Records supplied START

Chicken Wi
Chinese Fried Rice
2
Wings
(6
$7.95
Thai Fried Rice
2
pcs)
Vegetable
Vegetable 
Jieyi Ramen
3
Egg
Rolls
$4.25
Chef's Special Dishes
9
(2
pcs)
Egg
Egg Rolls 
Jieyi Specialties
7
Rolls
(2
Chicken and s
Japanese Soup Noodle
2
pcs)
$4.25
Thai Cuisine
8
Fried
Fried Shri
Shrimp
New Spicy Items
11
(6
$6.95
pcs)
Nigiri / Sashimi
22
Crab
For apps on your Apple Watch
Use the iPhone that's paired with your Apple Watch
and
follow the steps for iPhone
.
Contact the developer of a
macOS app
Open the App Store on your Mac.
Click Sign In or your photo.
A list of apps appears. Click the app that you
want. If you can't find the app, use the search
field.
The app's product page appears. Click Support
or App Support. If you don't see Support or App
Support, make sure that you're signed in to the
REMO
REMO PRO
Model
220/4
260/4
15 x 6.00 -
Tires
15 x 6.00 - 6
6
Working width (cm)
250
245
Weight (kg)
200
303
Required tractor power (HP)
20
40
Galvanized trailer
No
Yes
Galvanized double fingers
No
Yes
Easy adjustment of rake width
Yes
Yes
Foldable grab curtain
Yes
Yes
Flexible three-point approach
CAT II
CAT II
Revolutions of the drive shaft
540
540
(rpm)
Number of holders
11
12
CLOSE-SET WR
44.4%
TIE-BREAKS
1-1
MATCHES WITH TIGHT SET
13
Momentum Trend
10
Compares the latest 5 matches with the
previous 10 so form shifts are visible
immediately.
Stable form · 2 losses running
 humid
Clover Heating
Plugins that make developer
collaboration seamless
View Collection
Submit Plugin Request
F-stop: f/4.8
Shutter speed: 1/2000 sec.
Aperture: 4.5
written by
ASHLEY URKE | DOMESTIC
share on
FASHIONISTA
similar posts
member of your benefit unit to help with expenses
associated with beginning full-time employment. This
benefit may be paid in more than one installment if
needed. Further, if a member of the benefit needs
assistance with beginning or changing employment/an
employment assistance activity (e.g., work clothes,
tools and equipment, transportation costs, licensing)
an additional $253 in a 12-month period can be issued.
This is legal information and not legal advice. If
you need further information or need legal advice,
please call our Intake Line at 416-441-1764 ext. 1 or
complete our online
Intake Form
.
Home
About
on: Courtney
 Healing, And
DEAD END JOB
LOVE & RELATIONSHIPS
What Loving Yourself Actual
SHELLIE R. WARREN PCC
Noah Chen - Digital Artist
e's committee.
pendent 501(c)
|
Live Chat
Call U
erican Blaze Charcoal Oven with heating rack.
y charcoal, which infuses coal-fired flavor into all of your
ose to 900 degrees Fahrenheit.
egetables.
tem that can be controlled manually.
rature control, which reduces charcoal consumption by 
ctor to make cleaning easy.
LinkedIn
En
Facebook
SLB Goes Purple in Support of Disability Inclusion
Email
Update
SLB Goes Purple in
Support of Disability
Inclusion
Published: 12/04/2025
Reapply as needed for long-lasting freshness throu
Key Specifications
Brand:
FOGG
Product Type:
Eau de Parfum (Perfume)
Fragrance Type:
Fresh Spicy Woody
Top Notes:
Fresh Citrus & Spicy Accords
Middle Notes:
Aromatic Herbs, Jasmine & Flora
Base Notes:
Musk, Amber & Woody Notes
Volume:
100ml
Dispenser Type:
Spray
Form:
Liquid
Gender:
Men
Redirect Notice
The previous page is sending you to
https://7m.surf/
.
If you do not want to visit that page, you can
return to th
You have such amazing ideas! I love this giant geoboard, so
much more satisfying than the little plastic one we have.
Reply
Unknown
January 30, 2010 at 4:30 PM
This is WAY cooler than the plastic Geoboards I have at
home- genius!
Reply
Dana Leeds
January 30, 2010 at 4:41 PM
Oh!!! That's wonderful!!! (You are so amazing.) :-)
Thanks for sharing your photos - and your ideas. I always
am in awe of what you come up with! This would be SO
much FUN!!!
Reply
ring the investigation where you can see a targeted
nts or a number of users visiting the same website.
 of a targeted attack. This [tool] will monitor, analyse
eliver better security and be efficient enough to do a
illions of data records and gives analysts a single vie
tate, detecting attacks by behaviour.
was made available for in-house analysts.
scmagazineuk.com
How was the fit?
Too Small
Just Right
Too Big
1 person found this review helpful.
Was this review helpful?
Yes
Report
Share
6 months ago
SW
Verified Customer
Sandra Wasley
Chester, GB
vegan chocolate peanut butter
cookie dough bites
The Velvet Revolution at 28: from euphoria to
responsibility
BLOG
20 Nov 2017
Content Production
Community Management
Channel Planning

Records supplied END

== Required work ==
The lines to extract from the data above begin with the line containing "Thai Cuisine" and end with the line containing "benefit may be". Extract them exactly, including both.

== Written reply ==
Thai Cuisine
8
Fried
Fried Shri
Shrimp
New Spicy Items
11
(6
$6.95
pcs)
Nigiri / Sashimi
22
Crab
For apps on your Apple Watch
Use the iPhone that's paired with your Apple Watch
and
follow the steps for iPhone
.
Contact the developer of a
macOS app
Open the App Store on your Mac.
Click Sign In or your photo.
A list of apps appears. Click the app that you
want. If you can't find the app, use the search
field.
The app's product page appears. Click Support
or App Support. If you don't see Support or App
Support, make sure that you're signed in to the
REMO
REMO PRO
Model
220/4
260/4
15 x 6.00 -
Tires
15 x 6.00 - 6
6
Working width (cm)
250
245
Weight (kg)
200
303
Required tractor power (HP)
20
40
Galvanized trailer
No
Yes
Galvanized double fingers
No
Yes
Easy adjustment of rake width
Yes
Yes
Foldable grab curtain
Yes
Yes
Flexible three-point approach
CAT II
CAT II
Revolutions of the drive shaft
540
540
(rpm)
Number of holders
11
12
CLOSE-SET WR
44.4%
TIE-BREAKS
1-1
MATCHES WITH TIGHT SET
13
Momentum Trend
10
Compares the latest 5 matches with the
previous 10 so form shifts are visible
immediately.
Stable form · 2 losses running
 humid
Clover Heating
Plugins that make developer
collaboration seamless
View Collection
Submit Plugin Request
F-stop: f/4.8
Shutter speed: 1/2000 sec.
Aperture: 4.5
written by
ASHLEY URKE | DOMESTIC
share on
FASHIONISTA
similar posts
member of your benefit unit to help with expenses
associated with beginning full-time employment. This
benefit may be paid in more than one installment if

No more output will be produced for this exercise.